[PROBLEM REQUIREMENTS]: Everything in the records below is to be reproduced exactly, apart from the images.

━━━━━━

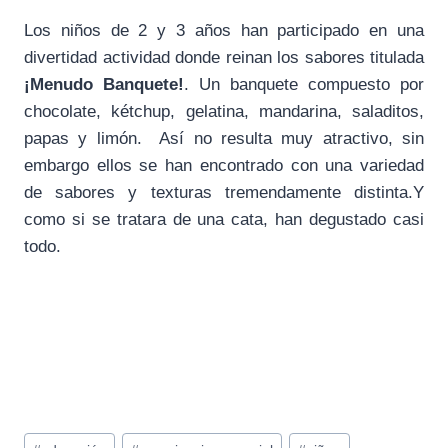
Los niños de 2 y 3 años han participado en una
divertidad actividad donde reinan los sabores titulada
¡Menudo Banquete!
. Un banquete compuesto por
chocolate, kétchup, gelatina, mandarina, saladitos,
papas y limón. Así no resulta muy atractivo, sin
embargo ellos se han encontrado con una variedad
de sabores y texturas tremendamente distinta.Y
como si se tratara de una cata, han degustado casi
todo.
Etiquetas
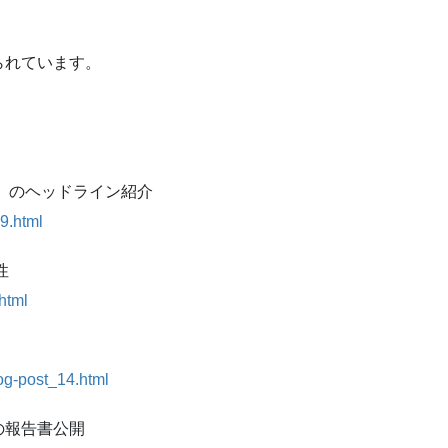
られています。
号）のヘッドライン紹介
9.html
性
html
log-post_14.html
の報告書公開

━━━━━━

[COMPLETED EXERCISE]:
Los niños de 2 y 3 años han participado en una
divertidad actividad donde reinan los sabores titulada
¡Menudo Banquete!
. Un banquete compuesto por
chocolate, kétchup, gelatina, mandarina, saladitos,
papas y limón. Así no resulta muy atractivo, sin
embargo ellos se han encontrado con una variedad
de sabores y texturas tremendamente distinta.Y
como si se tratara de una cata, han degustado casi
todo.
Etiquetas
られています。
号）のヘッドライン紹介
9.html
性
html
log-post_14.html
の報告書公開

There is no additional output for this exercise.